Kenneth Seaton, the owner and operator of the Grand Resort Hotel and Convention Center in Pigeon Forge, Tenn., sued the Expedia subsidiary nearly two years ago for $10 million.

He claimed that TripAdvisor compiled its list of Dirtiest Hotels "to cause the public to cease and refrain from doing business with [Grand Resort] and to cause great injury and irreparable damage to and to destroy [Grand Resort's] business and reputation by false and misleading means."

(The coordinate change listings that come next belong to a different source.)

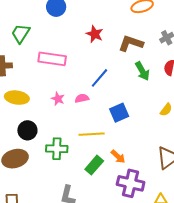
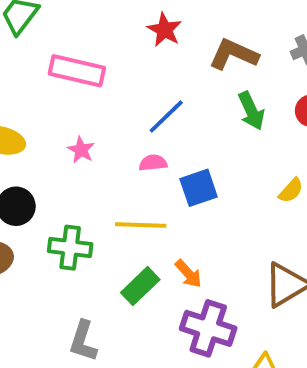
pink semicircle: (82, 98) -> (153, 163), moved

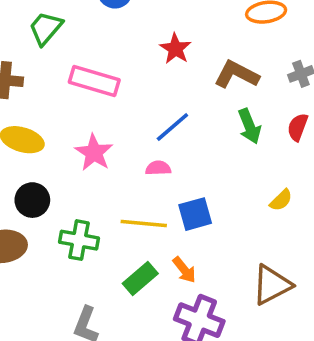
pink star: (81, 150) -> (94, 153), size x1.5
blue square: (199, 188) -> (195, 214), moved

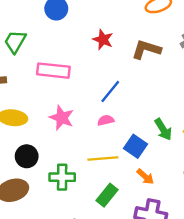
green arrow: (249, 126) -> (163, 129), moved
blue square: (195, 214) -> (136, 146), turned -30
orange arrow: (184, 270) -> (145, 177), moved

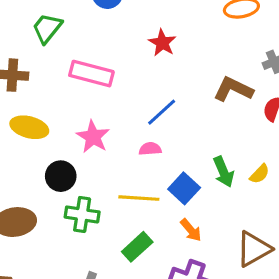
brown L-shape: (146, 49) -> (233, 89), moved
black circle: (27, 156) -> (61, 176), moved

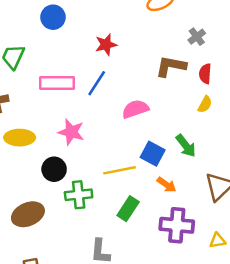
red star: (162, 43) -> (106, 45), turned -30
blue line: (162, 112) -> (97, 83), moved
pink semicircle: (150, 149) -> (135, 109), moved, size x1.5
green arrow: (224, 172) -> (186, 146), moved
yellow semicircle: (260, 174) -> (205, 104), moved

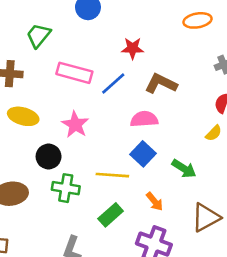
brown L-shape: (171, 66) -> (161, 84), moved
green arrow: (186, 146) -> (184, 169), turned -35
blue square: (153, 154) -> (143, 154), moved

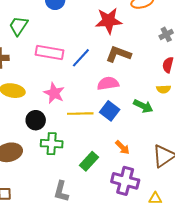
red star: (133, 48) -> (109, 21), moved, size x1.5
yellow semicircle: (214, 133) -> (164, 89), turned 48
green arrow: (184, 169) -> (143, 106), moved
yellow line: (112, 175) -> (80, 114), moved

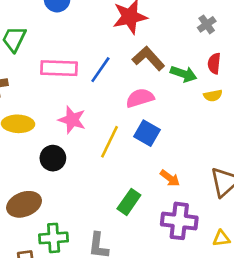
brown L-shape: (118, 54) -> (148, 58), turned 35
green arrow: (143, 106) -> (184, 74), moved
yellow line: (80, 114) -> (109, 142), turned -55
green cross: (52, 144) -> (54, 238), moved

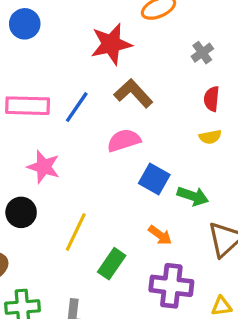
green arrow: (184, 74) -> (193, 196), moved
blue square: (147, 133) -> (154, 179), moved
yellow line: (109, 142) -> (76, 232), moved

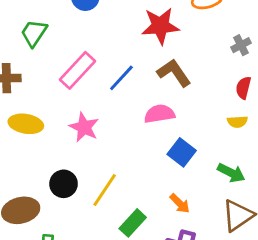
pink rectangle: (28, 106) -> (77, 70), turned -57
green arrow: (193, 196) -> (231, 173), moved
black circle: (21, 212) -> (64, 184), moved

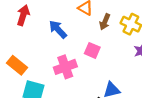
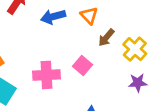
blue arrow: (58, 29) -> (53, 17), moved, turned -78

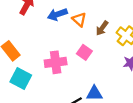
orange triangle: (89, 16) -> (79, 20), moved

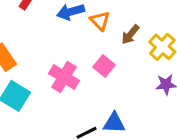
pink cross: (56, 62) -> (64, 77), turned 35

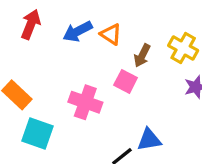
brown arrow: (130, 34) -> (142, 56), moved

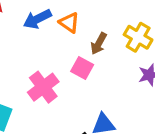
pink cross: (85, 102) -> (43, 87), turned 32

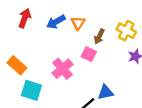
orange triangle: (69, 23) -> (78, 23), turned 32

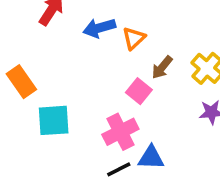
pink cross: (63, 69) -> (120, 132), moved
cyan square: (31, 90) -> (54, 120), moved, turned -35

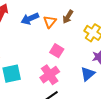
brown arrow: (162, 67) -> (68, 17), moved
blue triangle: (151, 158) -> (88, 74), moved, turned -35

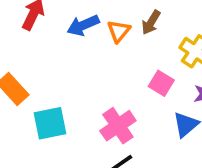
pink square: (57, 51) -> (161, 83), moved

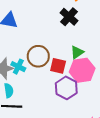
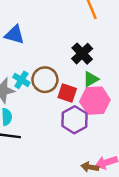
black cross: (69, 17) -> (82, 54), moved
cyan cross: (18, 67) -> (21, 80), moved

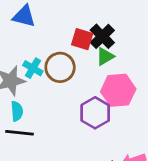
green triangle: (91, 79) -> (105, 57), moved
red square: (67, 93) -> (82, 39), moved

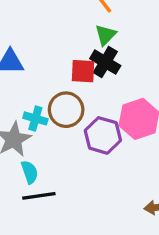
green triangle: (105, 57) -> (105, 35), moved
purple hexagon: (95, 113) -> (103, 135), moved

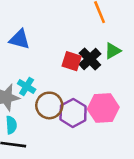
green triangle: (105, 35) -> (113, 51), moved
brown circle: (66, 110) -> (49, 105), moved

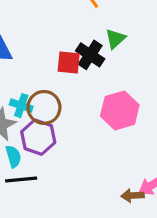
brown circle: (49, 105) -> (44, 107), moved
purple hexagon: (73, 113) -> (38, 137), moved

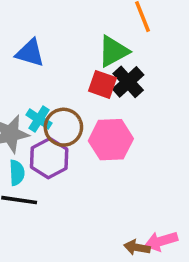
green triangle: (115, 39) -> (113, 51), moved, size x1.4
pink hexagon: (120, 110) -> (111, 140), moved

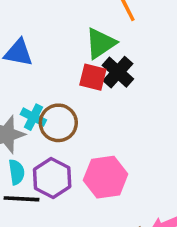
pink hexagon: (111, 140) -> (106, 177), moved
purple hexagon: (49, 158) -> (52, 178), moved

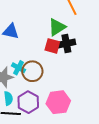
black cross: (118, 72) -> (66, 43), turned 36

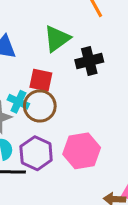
green triangle: (57, 27) -> (57, 39), moved
red square: (52, 46) -> (41, 80), moved

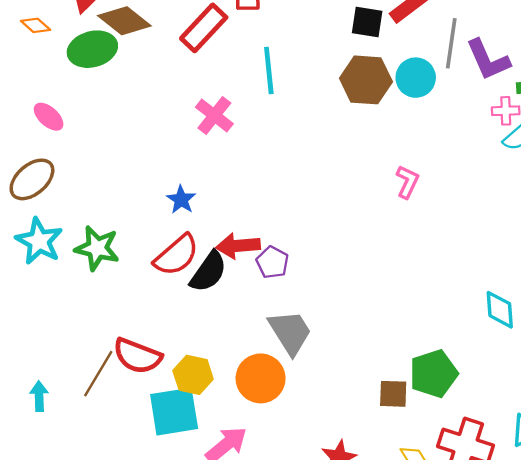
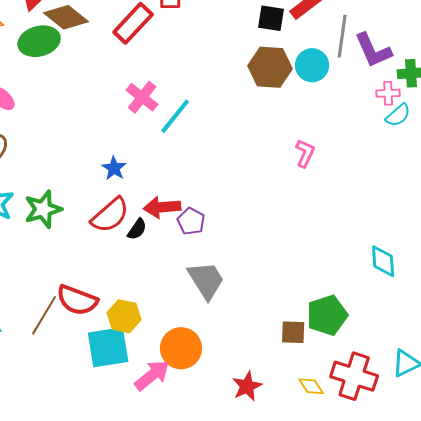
cyan line: (269, 70) -> (175, 116), moved, turned 45
green star: (97, 248) -> (43, 209), turned -30
black semicircle: (208, 272) -> (137, 229), size x0.6
orange circle: (261, 378) -> (181, 348), moved

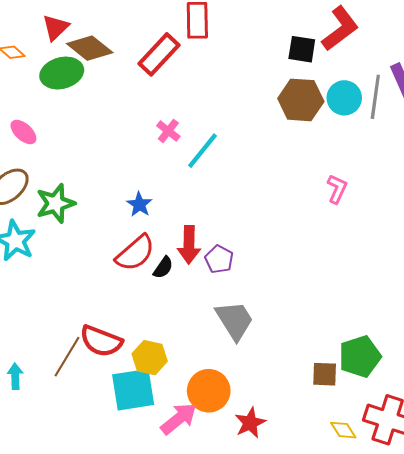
gray line: (342, 36) -> (375, 97), moved
pink cross: (142, 97) -> (168, 131), size x0.7
red arrow: (162, 207) -> (189, 245), turned -84
green star: (43, 209) -> (56, 203), moved
red star: (247, 386) -> (250, 423), moved

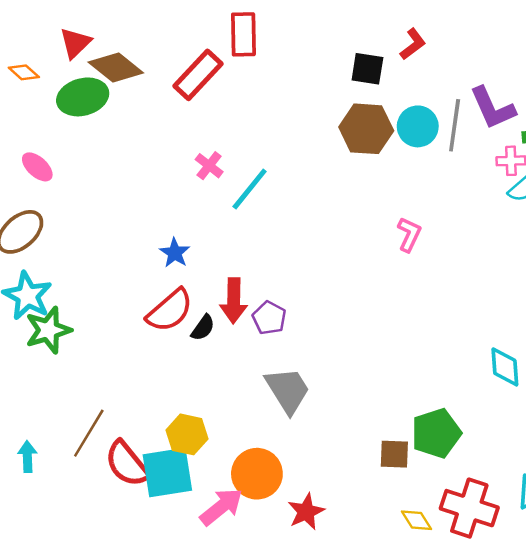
red L-shape: (340, 29) -> (413, 44), size x0.6
green star: (56, 203) -> (48, 330), moved
red semicircle: (101, 341) -> (127, 464), moved, turned 30

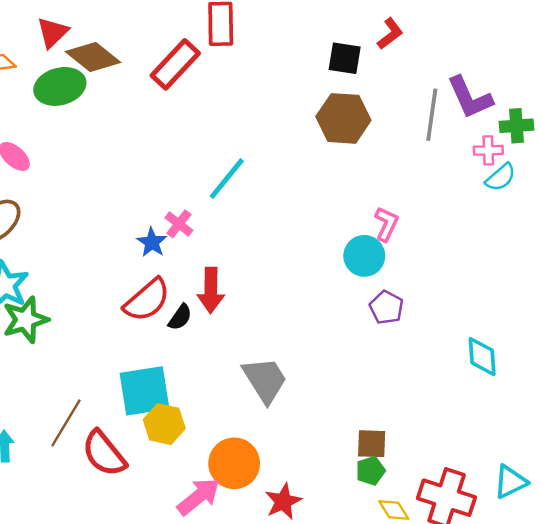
cyan circle: (418, 126) -> (364, 256), moved
pink cross: (209, 166) -> (179, 224), moved
purple pentagon: (269, 318) -> (386, 307), moved
green pentagon: (436, 433) -> (370, 471), moved, size x0.6
cyan square: (167, 472) -> (145, 391), moved

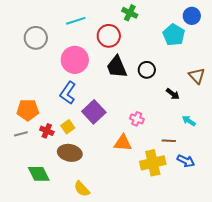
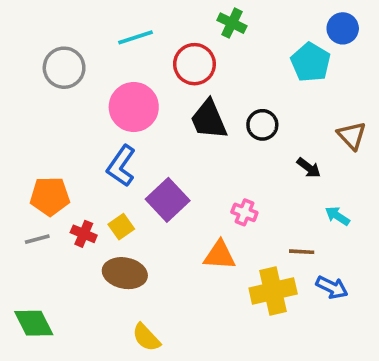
green diamond: (39, 174) -> (34, 323), moved

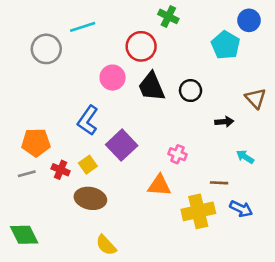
cyan line: (136, 37) -> (83, 27), moved
pink circle: (134, 107) -> (113, 78), moved, size x0.7
black arrow: (309, 168) -> (224, 122), turned -42

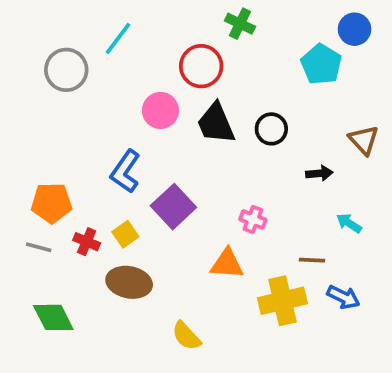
cyan line: (83, 27) -> (118, 38), turned -35
gray line: (27, 174) -> (39, 247), turned 30
green diamond: (24, 235) -> (53, 317), moved
yellow semicircle: (106, 245) -> (186, 336), moved

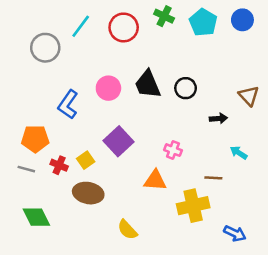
cyan pentagon: (321, 64) -> (203, 22), moved
red circle: (201, 66) -> (124, 27), moved
pink circle: (160, 110) -> (108, 88), moved
blue L-shape: (125, 171) -> (68, 105), moved
blue arrow: (343, 297) -> (235, 233), moved

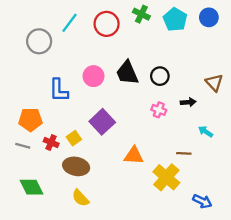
blue L-shape: (68, 105) -> (59, 90), turned -35
pink cross: (173, 150) -> (159, 110), moved
yellow cross: (193, 206) -> (166, 177), turned -36
yellow semicircle: (127, 230) -> (80, 198), moved

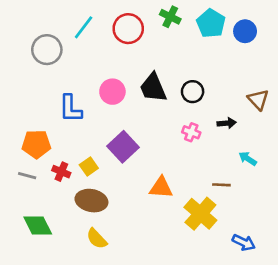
blue circle: (209, 17) -> (245, 31), moved

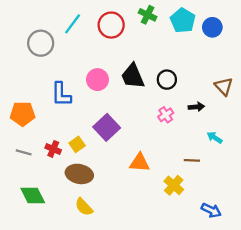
pink cross: (191, 132) -> (166, 115), turned 35
orange pentagon: (36, 144) -> (22, 114), moved
yellow cross: (200, 214) -> (174, 185), size x0.7

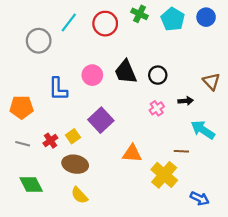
blue circle: (212, 27) -> (206, 17), moved
cyan arrow: (215, 138) -> (203, 130), size x1.6
red cross: (53, 149) -> (50, 141), turned 32
yellow cross: (174, 185) -> (164, 175), size x1.4

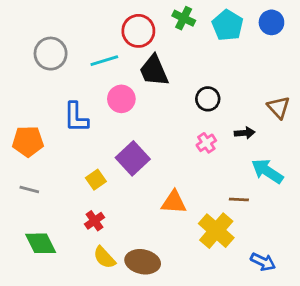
cyan line: (69, 22) -> (104, 61), moved, turned 36
black trapezoid: (126, 72) -> (154, 71), moved
red cross: (50, 141) -> (94, 221), moved
brown ellipse: (75, 164) -> (143, 262), moved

In moving to dismiss, TripAdvisor provided a screenshot of the feature in question. It showed Grand Resort at the No. 1 spot, alongside "a photograph of a ripped bedspread; a quotation that 'There was dirt at least ½" thick in the bathtub which was filled with lots of dark hair.'; and a thumbs-down image beside the statement '87% of reviewers do not recommend this hotel,'" according to the ruling.

A federal judge in Knoxville dismissed the action, and the Cincinnati-based federal appeals court affirmed Wednesday.

"Seaton did not state a plausible claim for defamation because TripAdvisor's placement of Grand Resort on the '2011 Dirtiest Hotels' list is not capable of being defamatory," Judge Karen Nelson Moore wrote for a three-person panel. "Placement on the '2011 Dirtiest Hotels' list constitutes protected opinion because the list employs loose, hyperbolic language and its general tenor undermines any assertion by Seaton that the list communicates anything more than the opinions of TripAdvisor's users."

Judge Moore added: "TripAdvisor's '2011 Dirtiest Hotels' list cannot reasonably be interpreted as stating, as an assertion of fact, that Grand Resort is the dirtiest hotel in America. We reach this conclusion for two reasons. First, TripAdvisor's use of 'dirtiest' amounts to rhetorical hyperbole. Second, the general tenor of the '2011 Dirtiest Hotels' list undermines any impression that TripAdvisor was seriously maintaining that Grand Resort is, in fact, the dirtiest hotel in America. For these reasons, TripAdvisor's placement of Grand Resort on the '2011 Dirtiest Hotels' list constitutes nonactionable opinion."

Seaton also failed to question the methodology TripAdvisor used to compose its list, with the appellate panel citing its 2007 resolution of Compuware Corp. v. Moody's Investors Services Inc.

"Even if Seaton is correct that TripAdvisor employed a 'flawed methodology' in creating the list, his claim for defamation still fails because TripAdvisor's method of compiling its user reviews and surveys, as alleged by Seaton, is 'inherently subjective [in] nature' and therefore protected under Compuware," Moore wrote.